■ YOUR ASSIGNMENT
The listing, minus its pictures, is to be given again exactly.

══ ENTRIES PROVIDED ══

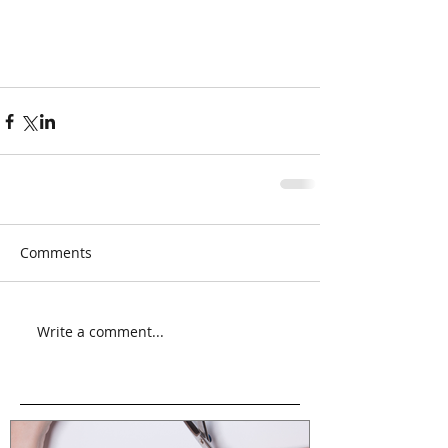
Comments
Write a comment...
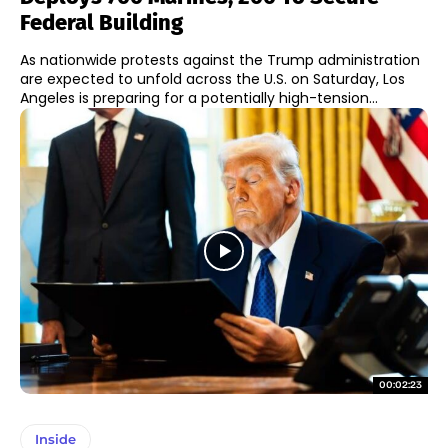
Federal Building
As nationwide protests against the Trump administration
are expected to unfold across the U.S. on Saturday, Los
Angeles is preparing for a potentially high-tension...
00:02:23
Inside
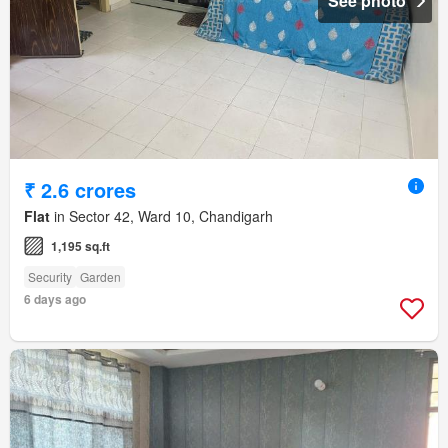
See photo
₹ 2.6 crores
Flat
in Sector 42, Ward 10, Chandigarh
1,195 sq.ft
Security
Garden
6 days ago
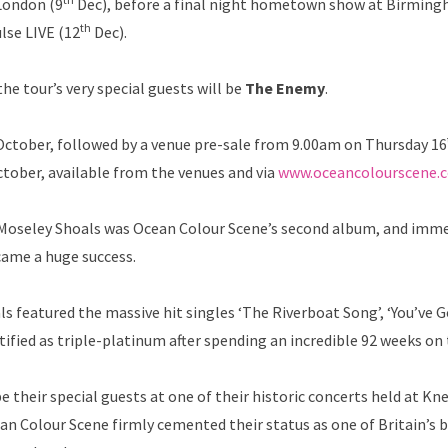
London (9
Dec), before a final night hometown show at Birming
th
lse LIVE (12
Dec).
he tour’s very special guests will be
The Enemy
.
ctober, followed by a venue pre-sale from 9.00am on Thursday 16
tober, available from the venues and via
www.oceancolourscene.
a, Moseley Shoals was Ocean Colour Scene’s second album, and imm
ame a huge success.
featured the massive hit singles ‘The Riverboat Song’, ‘You’ve Go
tified as triple-platinum after spending an incredible 92 weeks on 
e their special guests at one of their historic concerts held at K
an Colour Scene firmly cemented their status as one of Britain’s 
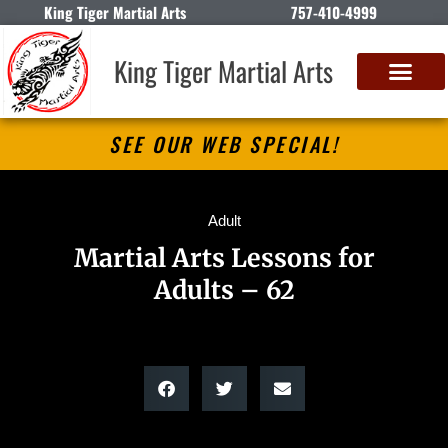
King Tiger Martial Arts
757-410-4999
King Tiger Martial Arts
SEE OUR WEB SPECIAL!
Adult
Martial Arts Lessons for
Adults – 62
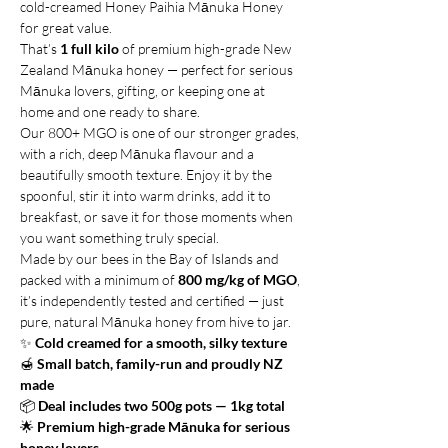
cold-creamed Honey Paihia Mānuka Honey
for great value.
That’s
1 full kilo
of premium high-grade New
Zealand Mānuka honey — perfect for serious
Mānuka lovers, gifting, or keeping one at
home and one ready to share.
Our 800+ MGO is one of our stronger grades,
with a rich, deep Mānuka flavour and a
beautifully smooth texture. Enjoy it by the
spoonful, stir it into warm drinks, add it to
breakfast, or save it for those moments when
you want something truly special.
Made by our bees in the Bay of Islands and
packed with a minimum of
800 mg/kg of MGO
,
it’s independently tested and certified — just
pure, natural Mānuka honey from hive to jar.
✨
Cold creamed for a smooth, silky texture
🍯
Small batch, family-run and proudly NZ
made
📦
Deal includes two 500g pots — 1kg total
🌟
Premium high-grade Mānuka for serious
honey lovers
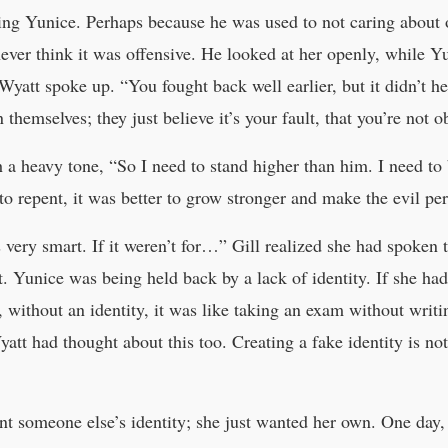
ing Yunice. Perhaps because he was used to not caring about ot
ever think it was offensive. He looked at her openly, while Y
Wyatt spoke up. “You fought back well earlier, but it didn’t h
 themselves; they just believe it’s your fault, that you’re not 
 a heavy tone, “So I need to stand higher than him. I need to
 to repent, it was better to grow stronger and make the evil pe
s very smart. If it weren’t for…” Gill realized she had spoken
 Yunice was being held back by a lack of identity. If she had 
 without an identity, it was like taking an exam without wri
Wyatt had thought about this too. Creating a fake identity is not
t someone else’s identity; she just wanted her own. One day,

═══

■ TASK RESPONSE
Comments
Write a comment...
Federal Building
As nationwide protests against the Trump administration
are expected to unfold across the U.S. on Saturday, Los
Angeles is preparing for a potentially high-tension...
00:02:23
Inside
See photo
₹ 2.6 crores
Flat
in Sector 42, Ward 10, Chandigarh
1,195 sq.ft
Security
Garden
6 days ago
London (9
Dec), before a final night hometown show at Birming
th
lse LIVE (12
Dec).
he tour’s very special guests will be
The Enemy
.
ctober, followed by a venue pre-sale from 9.00am on Thursday 16
tober, available from the venues and via
www.oceancolourscene.
a, Moseley Shoals was Ocean Colour Scene’s second album, and imm
ame a huge success.
featured the massive hit singles ‘The Riverboat Song’, ‘You’ve Go
tified as triple-platinum after spending an incredible 92 weeks on 
e their special guests at one of their historic concerts held at K
an Colour Scene firmly cemented their status as one of Britain’s 
King Tiger Martial Arts
757-410-4999
King Tiger Martial Arts
SEE OUR WEB SPECIAL!
Adult
Martial Arts Lessons for
Adults – 62
cold-creamed Honey Paihia Mānuka Honey
for great value.
That’s
1 full kilo
of premium high-grade New
Zealand Mānuka honey — perfect for serious
Mānuka lovers, gifting, or keeping one at
home and one ready to share.
Our 800+ MGO is one of our stronger grades,
with a rich, deep Mānuka flavour and a
beautifully smooth texture. Enjoy it by the
spoonful, stir it into warm drinks, add it to
breakfast, or save it for those moments when
you want something truly special.
Made by our bees in the Bay of Islands and
packed with a minimum of
800 mg/kg of MGO
,
it’s independently tested and certified — just
pure, natural Mānuka honey from hive to jar.
✨
Cold creamed for a smooth, silky texture
🍯
Small batch, family-run and proudly NZ
made
📦
Deal includes two 500g pots — 1kg total
🌟
Premium high-grade Mānuka for serious
honey lovers
ing Yunice. Perhaps because he was used to not caring about ot
ever think it was offensive. He looked at her openly, while Y
Wyatt spoke up. “You fought back well earlier, but it didn’t h
 themselves; they just believe it’s your fault, that you’re not 
 a heavy tone, “So I need to stand higher than him. I need to
 to repent, it was better to grow stronger and make the evil pe
s very smart. If it weren’t for…” Gill realized she had spoken
 Yunice was being held back by a lack of identity. If she had 
 without an identity, it was like taking an exam without wri
Wyatt had thought about this too. Creating a fake identity is not
t someone else’s identity; she just wanted her own. One day,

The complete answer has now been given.